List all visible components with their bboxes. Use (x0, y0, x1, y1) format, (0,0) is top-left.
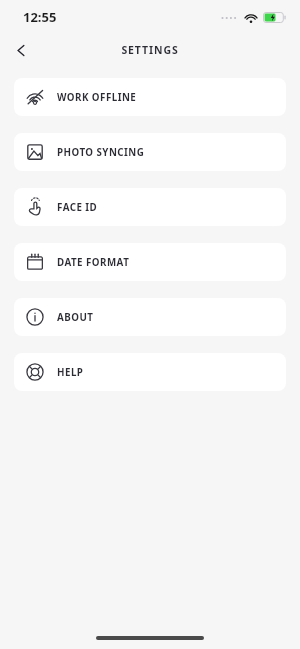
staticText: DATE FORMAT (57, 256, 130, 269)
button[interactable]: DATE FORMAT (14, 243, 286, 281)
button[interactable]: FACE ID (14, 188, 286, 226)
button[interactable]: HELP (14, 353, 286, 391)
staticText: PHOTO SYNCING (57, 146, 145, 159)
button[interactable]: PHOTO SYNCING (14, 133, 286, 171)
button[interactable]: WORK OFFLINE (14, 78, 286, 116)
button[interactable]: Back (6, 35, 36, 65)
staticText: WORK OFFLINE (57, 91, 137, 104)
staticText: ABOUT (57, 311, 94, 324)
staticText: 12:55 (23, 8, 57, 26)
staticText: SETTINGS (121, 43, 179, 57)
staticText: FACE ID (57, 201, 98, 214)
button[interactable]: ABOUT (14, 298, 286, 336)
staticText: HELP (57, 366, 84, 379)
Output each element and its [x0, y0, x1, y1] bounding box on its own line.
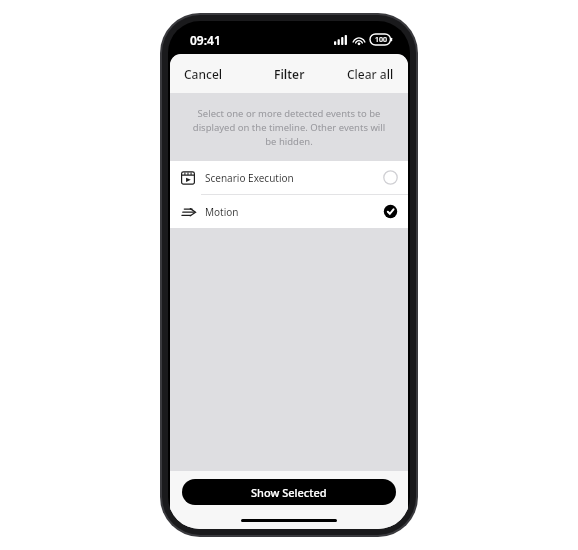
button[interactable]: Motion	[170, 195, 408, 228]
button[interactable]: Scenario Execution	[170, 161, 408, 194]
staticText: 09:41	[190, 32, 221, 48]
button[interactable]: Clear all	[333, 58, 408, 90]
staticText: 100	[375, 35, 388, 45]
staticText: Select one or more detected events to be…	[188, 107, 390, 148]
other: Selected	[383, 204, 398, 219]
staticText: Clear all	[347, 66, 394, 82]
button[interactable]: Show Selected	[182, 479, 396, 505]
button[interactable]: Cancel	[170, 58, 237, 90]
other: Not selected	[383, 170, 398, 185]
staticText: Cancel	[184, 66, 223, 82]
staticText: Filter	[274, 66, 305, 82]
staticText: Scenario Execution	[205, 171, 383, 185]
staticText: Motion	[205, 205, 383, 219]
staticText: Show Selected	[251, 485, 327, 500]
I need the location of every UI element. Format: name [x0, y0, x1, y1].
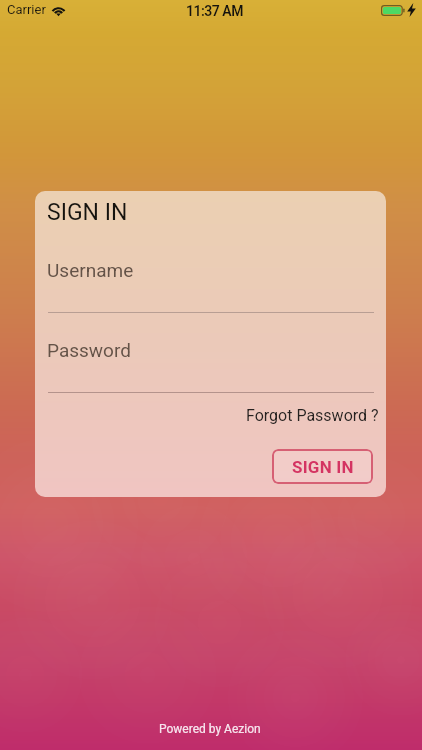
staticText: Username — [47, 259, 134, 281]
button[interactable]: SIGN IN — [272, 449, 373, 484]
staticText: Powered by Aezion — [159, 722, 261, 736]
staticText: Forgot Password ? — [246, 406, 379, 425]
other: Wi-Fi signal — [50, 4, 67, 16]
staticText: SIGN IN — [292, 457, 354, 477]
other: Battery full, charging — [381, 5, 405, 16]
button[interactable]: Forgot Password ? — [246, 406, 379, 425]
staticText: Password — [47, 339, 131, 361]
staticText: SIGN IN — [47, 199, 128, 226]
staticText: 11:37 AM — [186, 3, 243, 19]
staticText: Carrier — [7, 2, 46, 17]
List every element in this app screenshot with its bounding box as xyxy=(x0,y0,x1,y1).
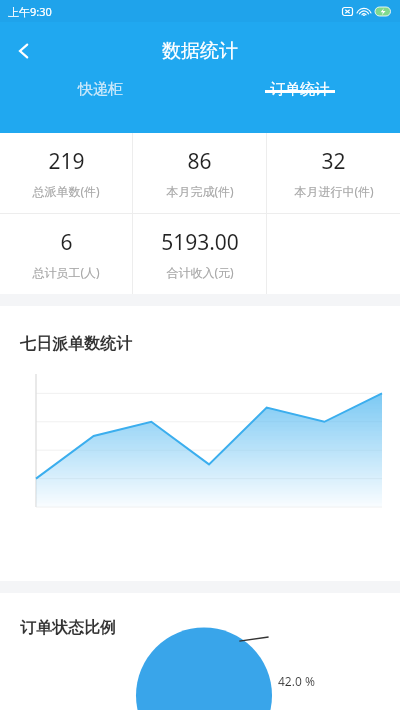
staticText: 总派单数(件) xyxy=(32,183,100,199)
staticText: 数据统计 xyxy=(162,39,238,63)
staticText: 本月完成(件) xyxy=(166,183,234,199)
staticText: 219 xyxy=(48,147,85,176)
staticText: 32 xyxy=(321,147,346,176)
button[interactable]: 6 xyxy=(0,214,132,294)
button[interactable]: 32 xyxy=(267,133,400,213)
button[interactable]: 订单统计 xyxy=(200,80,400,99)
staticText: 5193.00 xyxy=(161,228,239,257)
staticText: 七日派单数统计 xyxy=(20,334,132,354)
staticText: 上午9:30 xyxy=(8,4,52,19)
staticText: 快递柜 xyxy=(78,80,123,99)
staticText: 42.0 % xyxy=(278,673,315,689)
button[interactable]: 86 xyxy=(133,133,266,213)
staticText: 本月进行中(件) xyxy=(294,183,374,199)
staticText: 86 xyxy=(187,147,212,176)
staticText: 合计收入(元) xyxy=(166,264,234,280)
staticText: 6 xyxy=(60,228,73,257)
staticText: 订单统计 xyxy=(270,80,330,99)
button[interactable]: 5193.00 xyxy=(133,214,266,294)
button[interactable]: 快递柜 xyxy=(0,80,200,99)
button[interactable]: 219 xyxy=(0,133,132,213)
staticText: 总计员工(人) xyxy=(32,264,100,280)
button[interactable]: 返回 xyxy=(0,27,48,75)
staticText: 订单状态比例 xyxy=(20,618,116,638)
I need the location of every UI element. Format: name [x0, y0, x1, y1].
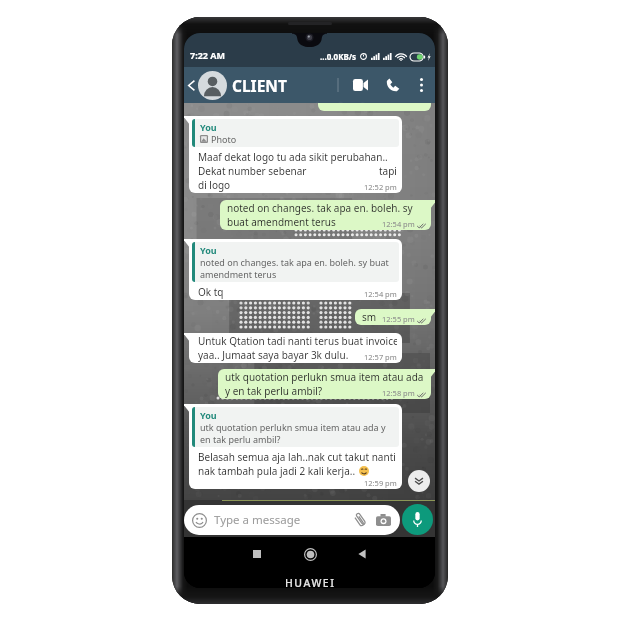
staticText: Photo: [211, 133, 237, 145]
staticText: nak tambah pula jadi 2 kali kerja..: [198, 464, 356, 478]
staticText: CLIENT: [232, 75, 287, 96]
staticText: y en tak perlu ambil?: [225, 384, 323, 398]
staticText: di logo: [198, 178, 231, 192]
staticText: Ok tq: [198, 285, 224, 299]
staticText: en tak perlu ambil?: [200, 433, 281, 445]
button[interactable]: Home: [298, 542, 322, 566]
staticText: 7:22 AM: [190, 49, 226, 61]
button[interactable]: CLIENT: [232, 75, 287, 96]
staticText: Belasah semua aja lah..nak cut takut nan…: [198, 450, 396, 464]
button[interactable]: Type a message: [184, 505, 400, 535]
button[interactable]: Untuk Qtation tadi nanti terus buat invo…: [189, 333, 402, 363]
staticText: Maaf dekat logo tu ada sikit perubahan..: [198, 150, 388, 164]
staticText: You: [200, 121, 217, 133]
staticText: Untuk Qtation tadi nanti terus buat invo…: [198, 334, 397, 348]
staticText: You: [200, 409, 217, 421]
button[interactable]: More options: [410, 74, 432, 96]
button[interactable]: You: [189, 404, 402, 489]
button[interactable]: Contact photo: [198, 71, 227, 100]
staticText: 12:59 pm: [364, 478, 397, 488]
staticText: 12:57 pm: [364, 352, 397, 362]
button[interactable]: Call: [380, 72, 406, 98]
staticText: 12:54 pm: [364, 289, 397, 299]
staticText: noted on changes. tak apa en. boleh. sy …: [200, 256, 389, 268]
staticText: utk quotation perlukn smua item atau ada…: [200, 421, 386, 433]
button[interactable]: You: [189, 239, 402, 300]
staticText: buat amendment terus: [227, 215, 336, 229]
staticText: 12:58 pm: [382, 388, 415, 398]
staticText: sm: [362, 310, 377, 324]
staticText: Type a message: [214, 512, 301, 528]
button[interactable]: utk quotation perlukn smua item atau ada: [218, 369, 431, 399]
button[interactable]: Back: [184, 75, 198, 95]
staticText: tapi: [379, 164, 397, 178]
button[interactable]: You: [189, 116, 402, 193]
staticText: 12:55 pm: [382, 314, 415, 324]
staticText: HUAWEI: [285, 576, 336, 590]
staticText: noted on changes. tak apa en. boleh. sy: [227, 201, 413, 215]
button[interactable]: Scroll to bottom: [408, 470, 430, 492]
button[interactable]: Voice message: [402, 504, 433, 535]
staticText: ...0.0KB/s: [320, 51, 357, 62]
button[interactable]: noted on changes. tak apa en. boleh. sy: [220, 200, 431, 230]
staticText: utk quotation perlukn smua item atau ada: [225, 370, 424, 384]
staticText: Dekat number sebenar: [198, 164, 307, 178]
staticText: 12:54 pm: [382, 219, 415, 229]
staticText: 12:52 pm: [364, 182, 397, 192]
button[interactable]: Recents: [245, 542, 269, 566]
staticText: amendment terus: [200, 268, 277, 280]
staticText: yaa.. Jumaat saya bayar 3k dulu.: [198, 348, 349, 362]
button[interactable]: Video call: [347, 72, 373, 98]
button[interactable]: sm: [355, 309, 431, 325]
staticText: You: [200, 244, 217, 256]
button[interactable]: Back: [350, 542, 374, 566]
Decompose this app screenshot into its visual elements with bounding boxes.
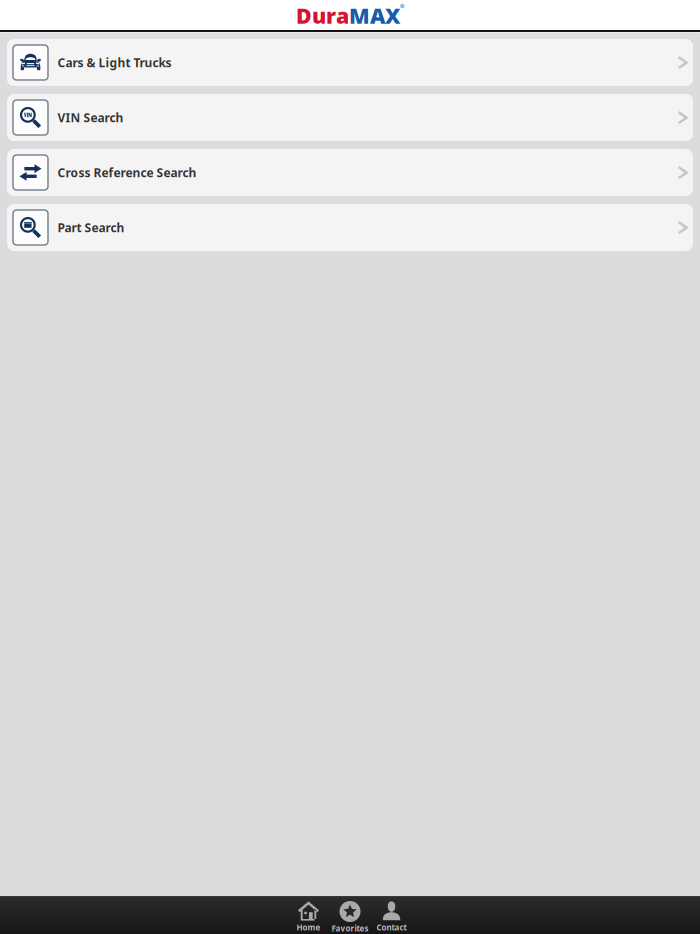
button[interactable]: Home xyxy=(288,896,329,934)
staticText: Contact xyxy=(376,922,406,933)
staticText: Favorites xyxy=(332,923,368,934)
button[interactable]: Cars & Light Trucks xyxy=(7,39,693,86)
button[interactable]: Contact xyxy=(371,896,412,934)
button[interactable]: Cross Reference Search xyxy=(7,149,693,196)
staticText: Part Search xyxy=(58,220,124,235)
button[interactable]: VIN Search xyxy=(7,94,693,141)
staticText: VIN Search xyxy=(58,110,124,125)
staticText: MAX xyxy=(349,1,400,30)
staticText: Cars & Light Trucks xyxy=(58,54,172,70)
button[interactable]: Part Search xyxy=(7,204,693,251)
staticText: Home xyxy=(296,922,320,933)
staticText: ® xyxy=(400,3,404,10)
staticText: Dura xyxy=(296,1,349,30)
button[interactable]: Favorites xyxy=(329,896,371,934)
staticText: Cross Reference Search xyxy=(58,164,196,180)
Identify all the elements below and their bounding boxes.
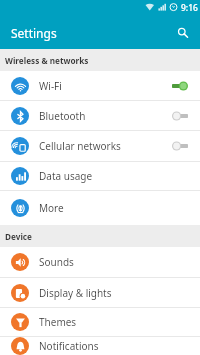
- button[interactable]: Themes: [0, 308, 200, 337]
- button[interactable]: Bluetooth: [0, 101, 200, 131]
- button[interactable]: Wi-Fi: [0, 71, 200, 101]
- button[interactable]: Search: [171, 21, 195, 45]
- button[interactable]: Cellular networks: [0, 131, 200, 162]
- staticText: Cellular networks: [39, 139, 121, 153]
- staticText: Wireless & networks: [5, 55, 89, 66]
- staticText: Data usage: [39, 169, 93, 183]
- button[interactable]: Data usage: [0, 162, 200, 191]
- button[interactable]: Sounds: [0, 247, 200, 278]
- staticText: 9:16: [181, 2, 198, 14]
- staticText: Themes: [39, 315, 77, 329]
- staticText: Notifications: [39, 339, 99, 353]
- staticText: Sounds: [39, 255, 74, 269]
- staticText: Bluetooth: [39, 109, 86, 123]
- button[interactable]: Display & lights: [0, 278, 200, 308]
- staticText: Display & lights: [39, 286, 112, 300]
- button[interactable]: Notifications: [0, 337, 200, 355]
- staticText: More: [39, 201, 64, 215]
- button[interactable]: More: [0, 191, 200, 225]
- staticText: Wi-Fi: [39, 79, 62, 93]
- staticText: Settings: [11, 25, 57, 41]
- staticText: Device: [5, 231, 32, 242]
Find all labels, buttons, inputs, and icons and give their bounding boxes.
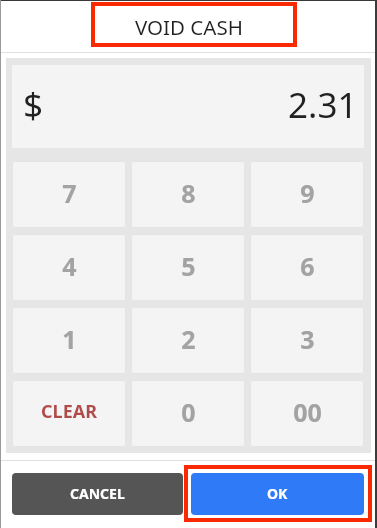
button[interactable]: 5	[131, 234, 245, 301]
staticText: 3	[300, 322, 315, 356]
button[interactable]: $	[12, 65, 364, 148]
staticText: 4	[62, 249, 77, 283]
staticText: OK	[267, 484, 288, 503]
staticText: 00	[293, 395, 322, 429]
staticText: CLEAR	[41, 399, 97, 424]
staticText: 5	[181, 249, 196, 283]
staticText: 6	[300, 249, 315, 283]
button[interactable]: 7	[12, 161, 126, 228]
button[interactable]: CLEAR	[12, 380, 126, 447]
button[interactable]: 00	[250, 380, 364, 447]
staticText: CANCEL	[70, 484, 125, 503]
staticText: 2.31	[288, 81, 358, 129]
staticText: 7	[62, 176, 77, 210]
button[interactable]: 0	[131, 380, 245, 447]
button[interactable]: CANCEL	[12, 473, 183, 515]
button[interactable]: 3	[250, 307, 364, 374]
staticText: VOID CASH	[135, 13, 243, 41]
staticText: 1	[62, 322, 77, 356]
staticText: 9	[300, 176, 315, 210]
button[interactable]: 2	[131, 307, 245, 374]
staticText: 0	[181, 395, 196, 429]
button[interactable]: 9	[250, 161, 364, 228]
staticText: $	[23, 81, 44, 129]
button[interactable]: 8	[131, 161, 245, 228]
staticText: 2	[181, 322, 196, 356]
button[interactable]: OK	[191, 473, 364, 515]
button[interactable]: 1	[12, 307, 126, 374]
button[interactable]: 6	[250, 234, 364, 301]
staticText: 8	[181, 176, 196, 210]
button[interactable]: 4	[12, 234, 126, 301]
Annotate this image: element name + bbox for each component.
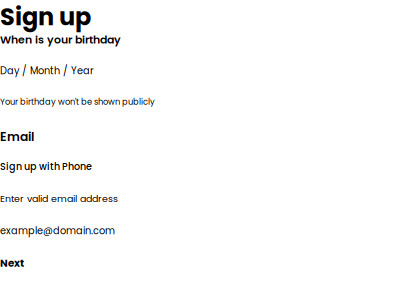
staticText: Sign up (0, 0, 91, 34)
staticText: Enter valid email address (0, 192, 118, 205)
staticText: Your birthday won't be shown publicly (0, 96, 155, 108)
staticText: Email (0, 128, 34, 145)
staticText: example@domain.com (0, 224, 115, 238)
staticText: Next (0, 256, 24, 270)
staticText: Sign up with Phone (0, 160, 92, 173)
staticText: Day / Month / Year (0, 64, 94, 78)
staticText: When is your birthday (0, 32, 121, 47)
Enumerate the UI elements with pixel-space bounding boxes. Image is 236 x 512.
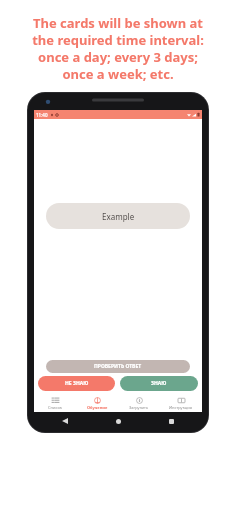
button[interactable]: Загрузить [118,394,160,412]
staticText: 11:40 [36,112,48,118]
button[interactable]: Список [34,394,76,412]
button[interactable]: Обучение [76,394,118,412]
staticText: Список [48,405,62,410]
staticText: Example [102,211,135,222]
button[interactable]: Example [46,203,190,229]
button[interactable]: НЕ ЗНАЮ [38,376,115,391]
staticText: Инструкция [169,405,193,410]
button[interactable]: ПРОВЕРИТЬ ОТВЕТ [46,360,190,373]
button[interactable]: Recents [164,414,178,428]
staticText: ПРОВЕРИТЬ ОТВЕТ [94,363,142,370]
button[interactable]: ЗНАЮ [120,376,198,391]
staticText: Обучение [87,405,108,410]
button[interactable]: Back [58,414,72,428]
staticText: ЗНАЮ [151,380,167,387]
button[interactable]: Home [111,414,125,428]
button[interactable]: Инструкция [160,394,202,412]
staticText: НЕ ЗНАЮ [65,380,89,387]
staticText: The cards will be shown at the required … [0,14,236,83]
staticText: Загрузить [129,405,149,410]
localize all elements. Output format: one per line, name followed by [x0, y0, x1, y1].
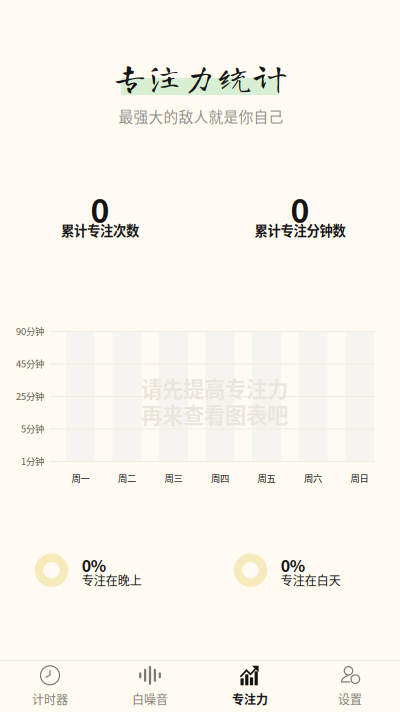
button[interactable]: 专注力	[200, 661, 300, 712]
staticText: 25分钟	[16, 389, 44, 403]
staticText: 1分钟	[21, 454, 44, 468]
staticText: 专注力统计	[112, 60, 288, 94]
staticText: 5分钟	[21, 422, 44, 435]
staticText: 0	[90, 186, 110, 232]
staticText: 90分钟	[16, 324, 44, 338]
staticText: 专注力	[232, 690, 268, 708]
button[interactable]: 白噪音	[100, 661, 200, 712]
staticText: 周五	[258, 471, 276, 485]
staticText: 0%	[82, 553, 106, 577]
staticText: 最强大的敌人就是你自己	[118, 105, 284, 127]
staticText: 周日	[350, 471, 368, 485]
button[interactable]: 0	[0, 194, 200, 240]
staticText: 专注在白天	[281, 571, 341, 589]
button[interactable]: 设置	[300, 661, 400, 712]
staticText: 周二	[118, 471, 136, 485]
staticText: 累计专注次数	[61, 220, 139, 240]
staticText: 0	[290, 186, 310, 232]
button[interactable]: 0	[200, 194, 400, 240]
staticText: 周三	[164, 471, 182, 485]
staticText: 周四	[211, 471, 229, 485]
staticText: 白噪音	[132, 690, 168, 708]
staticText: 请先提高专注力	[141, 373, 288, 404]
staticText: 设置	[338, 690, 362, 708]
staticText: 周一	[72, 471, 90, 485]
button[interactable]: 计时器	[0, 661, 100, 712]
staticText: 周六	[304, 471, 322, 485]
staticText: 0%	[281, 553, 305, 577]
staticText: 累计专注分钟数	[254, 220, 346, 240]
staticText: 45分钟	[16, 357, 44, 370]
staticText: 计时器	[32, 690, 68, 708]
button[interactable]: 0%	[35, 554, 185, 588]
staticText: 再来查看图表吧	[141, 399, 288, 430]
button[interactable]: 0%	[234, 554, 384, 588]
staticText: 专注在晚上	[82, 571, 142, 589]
++++
WHAT THE EXERCISE ASKS: Report back every line of the entries in which "Cross" occurs.

SOLUTION TO THIS TASK:
button[interactable]: Cross Reference Search xyxy=(7,149,693,196)
staticText: Cross Reference Search xyxy=(58,164,196,180)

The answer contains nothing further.